======== SUPPLIED DATA ========
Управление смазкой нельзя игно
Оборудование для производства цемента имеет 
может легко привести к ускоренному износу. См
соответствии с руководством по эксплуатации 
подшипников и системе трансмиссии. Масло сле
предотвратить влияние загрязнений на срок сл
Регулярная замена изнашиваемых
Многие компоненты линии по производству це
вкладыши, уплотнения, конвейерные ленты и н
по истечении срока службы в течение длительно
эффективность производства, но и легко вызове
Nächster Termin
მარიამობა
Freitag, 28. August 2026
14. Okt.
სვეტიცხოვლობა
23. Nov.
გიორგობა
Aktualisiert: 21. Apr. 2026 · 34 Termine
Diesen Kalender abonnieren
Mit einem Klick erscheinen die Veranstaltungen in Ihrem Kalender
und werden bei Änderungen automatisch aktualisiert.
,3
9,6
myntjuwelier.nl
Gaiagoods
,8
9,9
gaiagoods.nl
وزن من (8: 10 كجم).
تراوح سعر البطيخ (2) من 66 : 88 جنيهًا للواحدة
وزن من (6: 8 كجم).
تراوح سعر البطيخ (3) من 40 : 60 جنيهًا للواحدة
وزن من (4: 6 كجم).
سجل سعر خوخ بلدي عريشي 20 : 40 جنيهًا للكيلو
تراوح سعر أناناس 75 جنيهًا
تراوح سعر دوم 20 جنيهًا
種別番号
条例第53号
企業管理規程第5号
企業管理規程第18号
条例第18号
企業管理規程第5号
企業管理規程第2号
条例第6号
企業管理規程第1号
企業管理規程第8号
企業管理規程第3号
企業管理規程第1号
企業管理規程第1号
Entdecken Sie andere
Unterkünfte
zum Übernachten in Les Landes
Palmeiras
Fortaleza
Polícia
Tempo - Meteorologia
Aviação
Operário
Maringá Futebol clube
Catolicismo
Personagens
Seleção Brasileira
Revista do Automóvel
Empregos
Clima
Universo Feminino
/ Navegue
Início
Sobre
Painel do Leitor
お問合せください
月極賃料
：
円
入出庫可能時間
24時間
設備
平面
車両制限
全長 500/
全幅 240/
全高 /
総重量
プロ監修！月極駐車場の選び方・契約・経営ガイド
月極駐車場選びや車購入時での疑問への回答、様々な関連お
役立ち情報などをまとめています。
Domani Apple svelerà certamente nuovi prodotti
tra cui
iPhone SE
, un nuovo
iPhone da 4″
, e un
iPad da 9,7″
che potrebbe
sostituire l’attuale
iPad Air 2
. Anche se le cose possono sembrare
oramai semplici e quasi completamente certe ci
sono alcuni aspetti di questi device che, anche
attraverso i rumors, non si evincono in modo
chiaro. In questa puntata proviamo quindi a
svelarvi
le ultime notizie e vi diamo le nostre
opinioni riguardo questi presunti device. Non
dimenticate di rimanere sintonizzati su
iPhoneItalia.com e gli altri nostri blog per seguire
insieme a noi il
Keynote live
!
========
======== SUPPLIED DATA ========
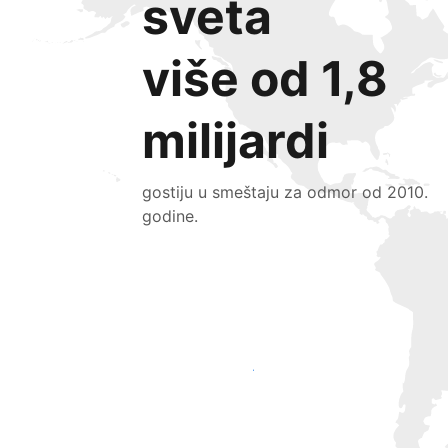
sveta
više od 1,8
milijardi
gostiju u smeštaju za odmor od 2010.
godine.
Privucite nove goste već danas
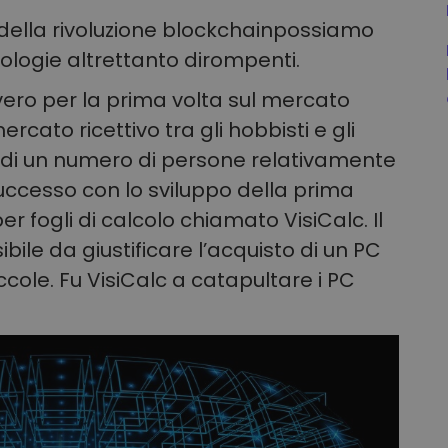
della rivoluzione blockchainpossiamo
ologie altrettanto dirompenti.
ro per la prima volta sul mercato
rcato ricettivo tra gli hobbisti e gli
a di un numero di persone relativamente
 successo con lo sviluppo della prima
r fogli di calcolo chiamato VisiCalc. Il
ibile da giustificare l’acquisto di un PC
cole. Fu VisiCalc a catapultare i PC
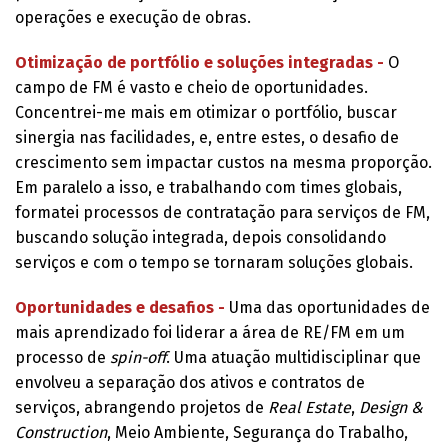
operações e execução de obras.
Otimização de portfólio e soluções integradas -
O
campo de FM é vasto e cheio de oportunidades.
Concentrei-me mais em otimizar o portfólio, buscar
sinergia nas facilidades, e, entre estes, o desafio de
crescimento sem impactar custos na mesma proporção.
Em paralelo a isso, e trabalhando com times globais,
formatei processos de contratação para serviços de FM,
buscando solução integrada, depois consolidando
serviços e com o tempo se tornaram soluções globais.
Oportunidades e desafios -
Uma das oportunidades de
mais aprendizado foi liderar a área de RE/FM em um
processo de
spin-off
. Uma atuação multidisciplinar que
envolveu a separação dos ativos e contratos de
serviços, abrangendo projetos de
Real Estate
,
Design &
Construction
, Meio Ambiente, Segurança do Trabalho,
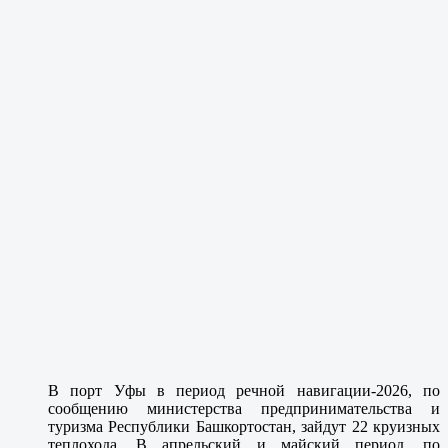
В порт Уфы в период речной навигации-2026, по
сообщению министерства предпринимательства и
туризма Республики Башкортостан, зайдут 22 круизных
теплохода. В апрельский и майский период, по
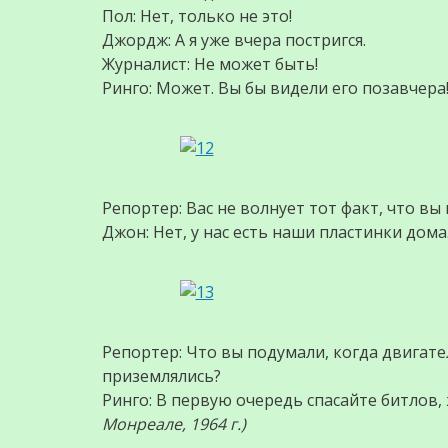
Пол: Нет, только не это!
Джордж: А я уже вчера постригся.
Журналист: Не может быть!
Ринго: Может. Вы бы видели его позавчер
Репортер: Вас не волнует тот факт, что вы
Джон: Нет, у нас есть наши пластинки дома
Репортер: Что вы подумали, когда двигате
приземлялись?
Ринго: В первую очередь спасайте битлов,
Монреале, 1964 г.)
========
EXERCISE REQUIREMENTS: The answer should be one number, the count of lines in this material that include the word "VisiCalc".

PROBLEM SOLUTION: 2